If histology yields only peripheral blood elements in an obviously destructive mass, the biopsy should be repeated. The repeat biopsy should be directed at a slightly different area of the lesion, and more material should be aspirated if possible. No more than 3 percutaneous biopsies of the same lesion should be performed, because the likelihood of subsequent positive findings is small.

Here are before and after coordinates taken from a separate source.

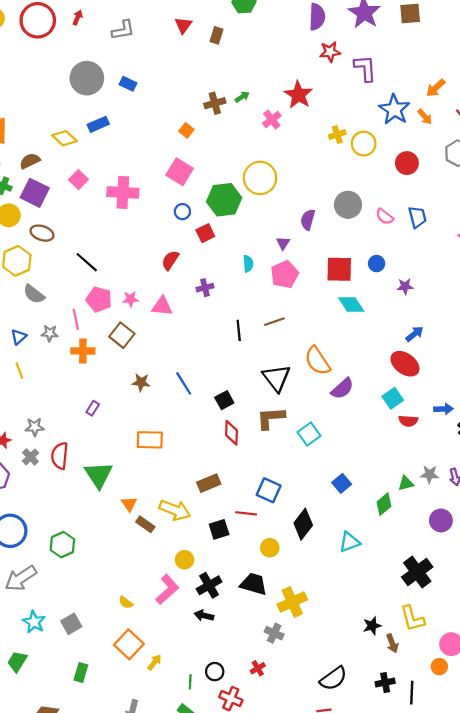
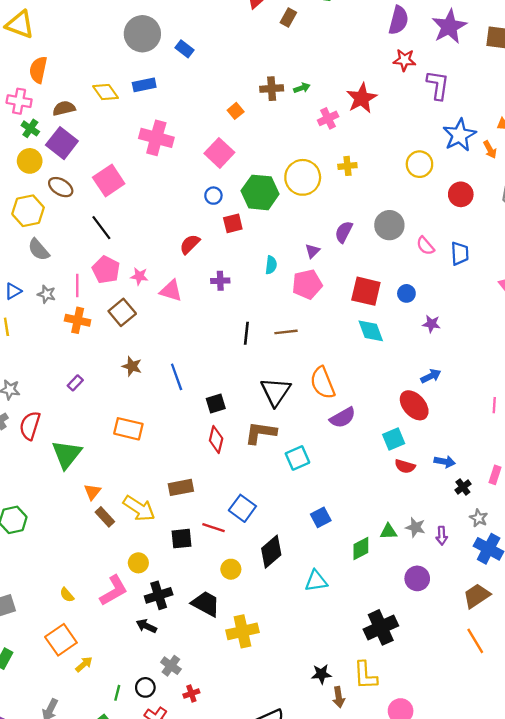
yellow cross: (337, 135) -> (347, 166), moved
pink square: (78, 180) -> (109, 180), moved, size x1.5
pink cross: (123, 192) -> (156, 138), moved
gray cross: (274, 633) -> (171, 666), moved

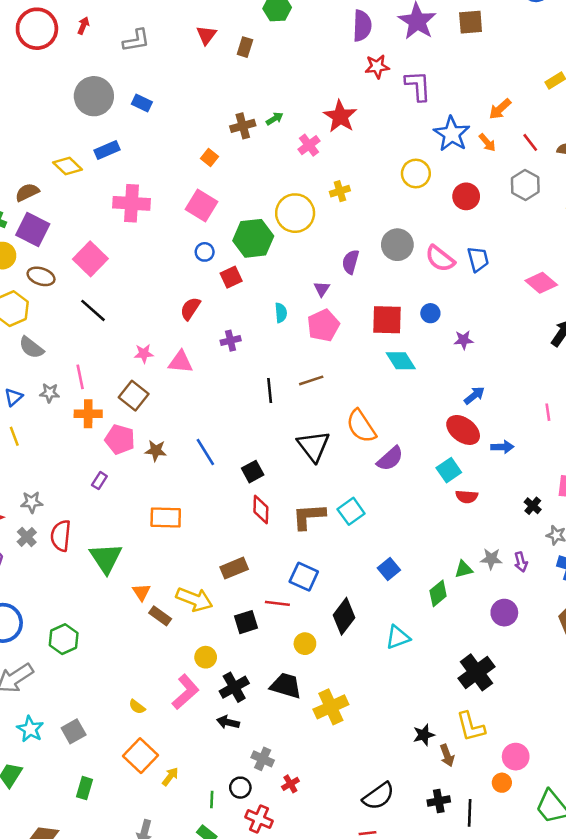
pink semicircle: (425, 246) -> (440, 259), size x1.4
pink pentagon: (106, 270) -> (120, 439), moved
brown L-shape: (261, 433) -> (309, 516), moved
blue arrow: (445, 462) -> (502, 447), moved

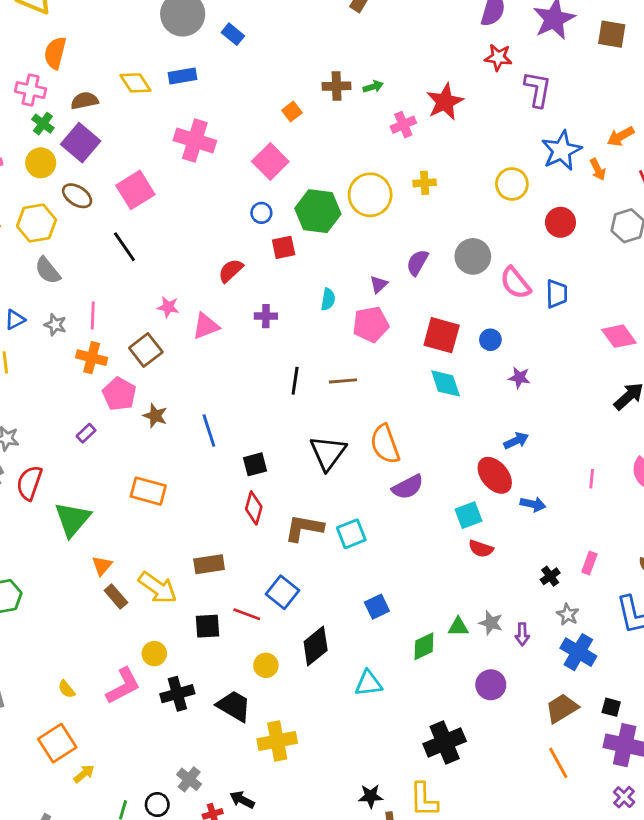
pink triangle: (181, 362) -> (206, 326), turned -40
black arrow: (228, 722) -> (242, 800), moved

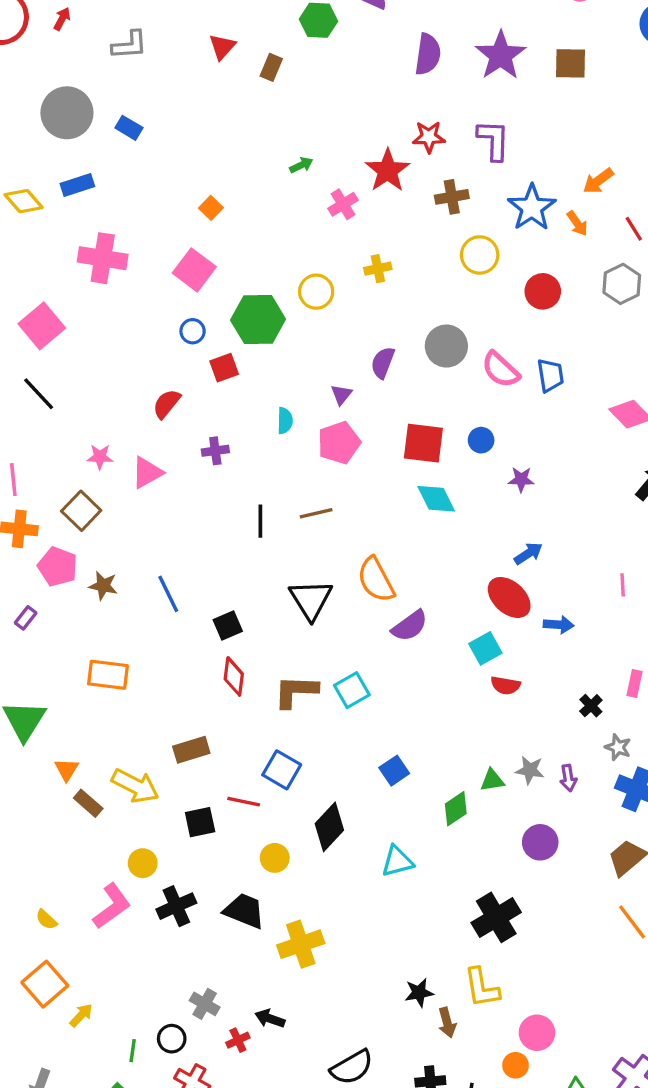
red star: (498, 57) -> (429, 137), moved
brown cross: (337, 86) -> (452, 197), moved
yellow circle: (370, 195) -> (316, 292), size x0.7

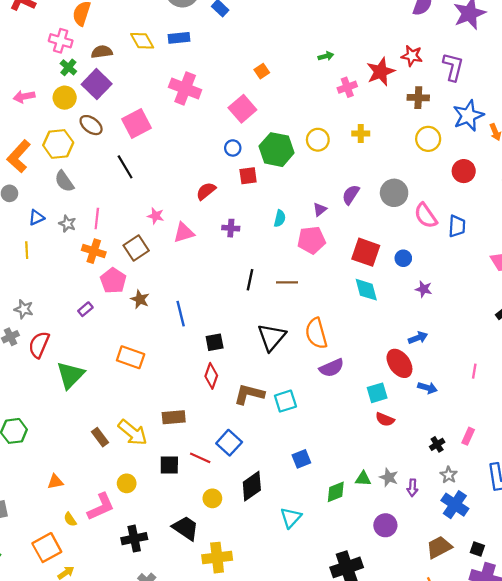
orange triangle: (67, 770) -> (55, 482), moved, turned 35
cyan triangle: (397, 861) -> (291, 518), turned -45
black cross: (176, 906) -> (134, 539), moved
yellow semicircle: (46, 919) -> (70, 519), moved

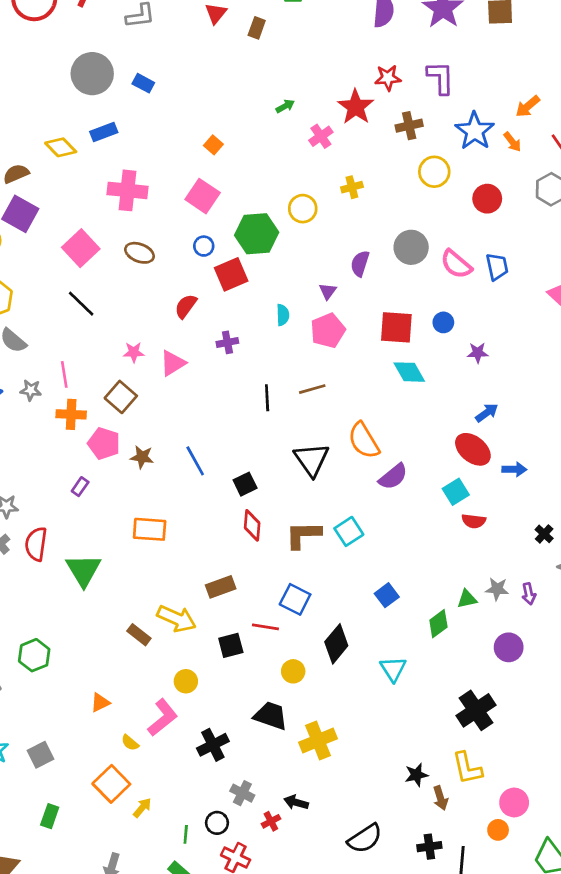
brown ellipse: (91, 125) -> (139, 253), moved
red square: (248, 176) -> (231, 274), size x1.4

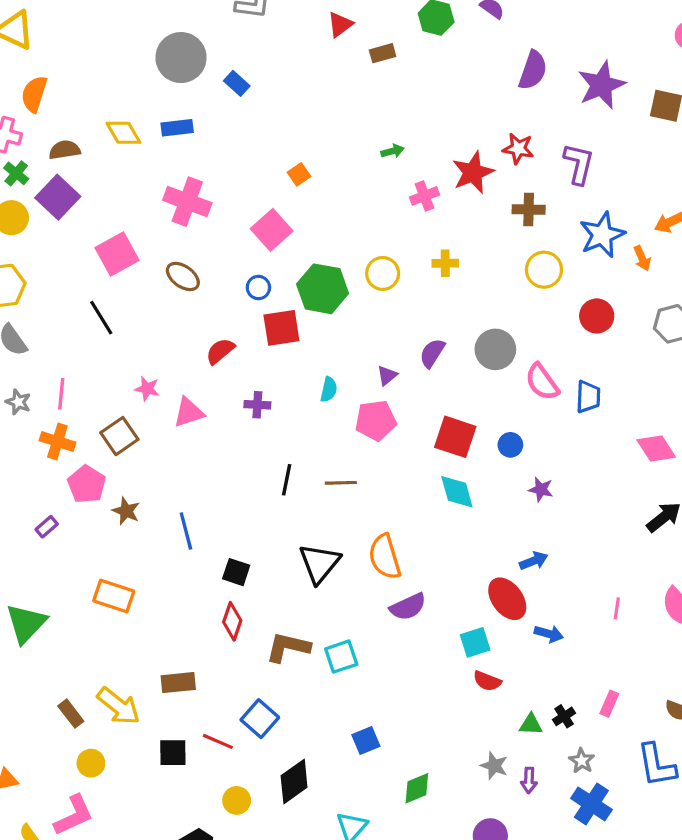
brown rectangle: (257, 28) -> (383, 53), turned 40
black square: (245, 484) -> (236, 572), turned 30
green triangle: (467, 599) -> (531, 724), moved
yellow circle: (186, 681) -> (91, 763), moved

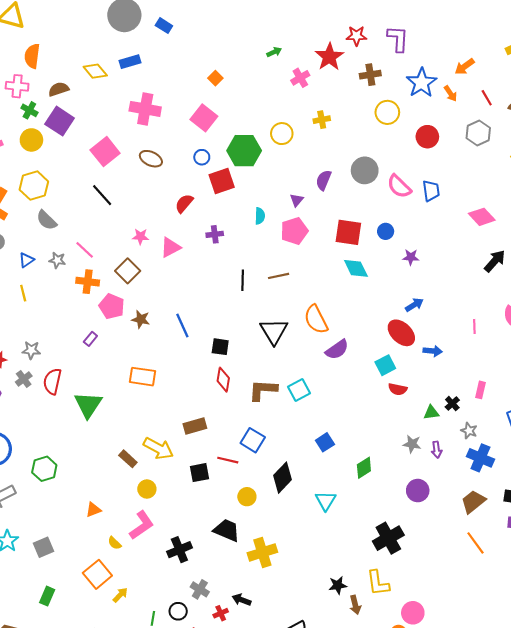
pink line: (61, 394) -> (85, 250), turned -42

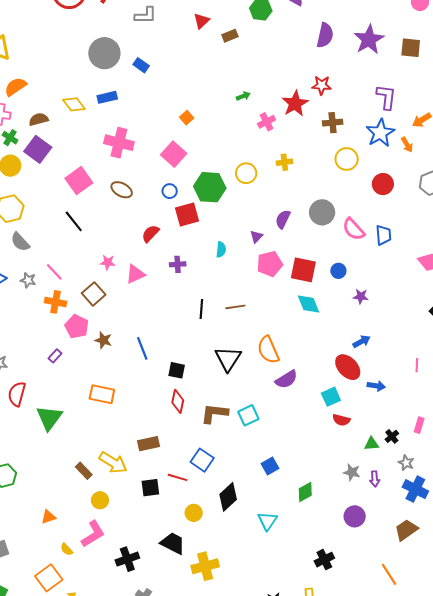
purple L-shape: (398, 39) -> (386, 97), moved
orange semicircle: (32, 56) -> (15, 87), turned 45
pink pentagon: (294, 231) -> (270, 264), moved
black cross: (388, 538) -> (324, 560), size x0.7
orange line: (476, 543) -> (389, 574), moved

Seeding of tumor along the biopsy tract
Tract seeding is rare, having been reported in less than 0.01% of patients undergoing abdominal biopsy. The occurrence rate can be expected to be similar for most bony lesions. An exception is primary bone sarcoma, in which the needle entry site should be marked on the skin in indelible ink so that the tract can be excised when the patient undergoes definitive surgery.
Type of anticipated tumor
Small round-cell tumors, such as spinal lymphoma and myeloma, are difficult to diagnose definitively, particularly in normal red-marrow-producing sites, such as the spine and pelvis. In one study, the use of larger-bore needles was suggested to increase the amount of recovered material, along with the use of frozen-section analysis or touch-preparation cytopathologic analysis to ensure that adequate material is obtained.  The diagnostic yield for biopsy of sclerotic bone lesions is lower than that of lytic lesions; preprocedural knowledge of the possible need for additional samples is necessary when biopsy of a sclerotic lesion is undertaken. 
Review of all available pertinent imaging studies is again required, as these may disclose a concomitant lytic lesion for which fewer samples may be needed or disclose an additional lesion in which the biopsy route will pose less risk. When such a choice is available, biopsy of the lytic lesion is favorable to that of a similarly positioned sclerotic lesion.
Soft-tissue tumors with large myxoid or necrotic components
Imaging can direct the biopsy path away from these areas. Radionuclide bone scanning, FDG-PET scanning, CT scanning, and MRI all may be valuable to depict areas of low tracer uptake fluid attenuation/signal intensity and those lacking contrast enhancement, as seen with necrosis or mucinous/myxoid material. The modalities may also aid in appropriate biopsy path planning. Frozen-section and/or touch-preparation cytoanalysis should be performed. If biopsy results are not concordant with expectations, the needle should be redirected to sample additional areas of the lesion. These techniques can increase the accuracy rate 88-94% in this subset of patients.
Biopsy of the correct lesion is imperative for accurate and timely patient care. In one study, previously mentioned, biopsy was performed at an incorrect vertebral level in 1 of 94 patients.  The patient did not have a reported complication; however, this case underscores the need for thorough review of preprocedural imaging studies. The authors in that case also recommended obtaining a visual CT scan or MRI of the lesion that is consistent with the suggested lesion prior to biopsy.